SBI Holdings logo on smartphone with stock market display. Source: TechGaged / Shutterstock

Japan Bank Taps Ripple for 24/7 International Transfers

In Brief

  • • SBI Remit and Tottori Bank launched 24/7 transfers.
  • • Ripple tech enables faster, lower-cost remittances.
  • • XRP remains optional but supports the bridge asset model.

A new partnership in Japan is quietly reinforcing one of crypto’s most persistent narratives: real-world utility. SBI Remit has teamed up with Tottori Bank to expand international money transfer services starting April 20.The service continues to integrate technology from Ripple, a name that keeps resurfacing whenever banks experiment with blockchain-based payments.

The deal’s importance

According to the SBI Holdings press release on April 17, the partnership aims to serve foreign workers sending money home, which is a growing segment in Japan. With labor shortages increasing and foreign employment hitting record levels in regions like Tottori, demand for faster, cheaper remittance options is rising.
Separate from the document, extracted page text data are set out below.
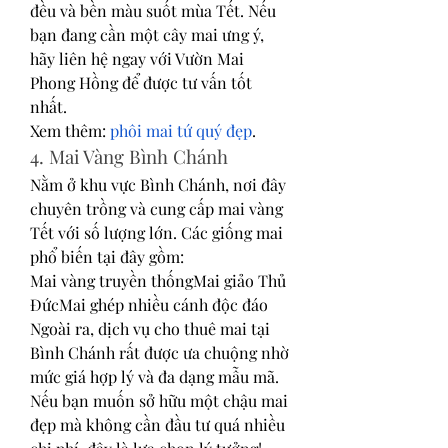
đều và bền màu suốt mùa Tết. Nếu 
bạn đang cần một cây mai ưng ý, 
hãy liên hệ ngay với Vườn Mai 
Phong Hồng để được tư vấn tốt 
nhất.
Xem thêm: 
phôi mai tứ quý đẹp
.
4. Mai Vàng Bình Chánh
Nằm ở khu vực Bình Chánh, nơi đây 
chuyên trồng và cung cấp mai vàng 
Tết với số lượng lớn. Các giống mai 
phổ biến tại đây gồm:
Mai vàng truyền thốngMai giảo Thủ 
ĐứcMai ghép nhiều cánh độc đáo
Ngoài ra, dịch vụ cho thuê mai tại 
Bình Chánh rất được ưa chuộng nhờ 
mức giá hợp lý và đa dạng mẫu mã. 
Nếu bạn muốn sở hữu một chậu mai 
đẹp mà không cần đầu tư quá nhiều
SBI Remit's partnership with Tottori Bank that taps into Ripple.
SBI Remit’s partnership with Tottori Bank that taps into Ripple. Source: SBI Holdings

SBI Remit’s model beats traditional banking rails that struggle with limited hours and higher fees by facilitating 24/7 transfers, lower costs, app-based access, and multi-language support.

Ripple’s distributed ledger technology is part of that stack, enabling quicker settlement across borders without relying entirely on legacy systems like SWIFT.

Where XRP fits into the picture

In corridors where liquidity is strong, XRP can act as a bridge asset to move value between currencies more efficiently. That’s been Ripple’s pitch for years, and partnerships like this keep that narrative alive, even if adoption remains selective.

In other words, XRP isn’t always in use, but the system is built in a way that it can be. What makes this story more interesting is how it contrasts with the broader crypto conversation.

With headlines focused on speculation and macro narratives, deals like this show a slower, quieter trend, in which banks are experimenting with blockchain. Ripple’s tech is becoming part of the financial system, especially in niche areas like remittances where efficiency gains are easiest to prove.

On April 20, XRP was trading at $1.42, without any change in the last 24 hours, but advancing 7.2% over the week and declining 1.3% in the past month, per the latest price chart data.

XRP price 7-day chart.
XRP price 7-day chart. Source: CoinGecko

This partnership adds another data point to a trend that hasn’t gone away. Crypto’s loudest narratives revolve around price, but its most durable ones tend to come from infrastructure. And right now, that infrastructure is still finding its way into traditional banking, one regional deal at a time.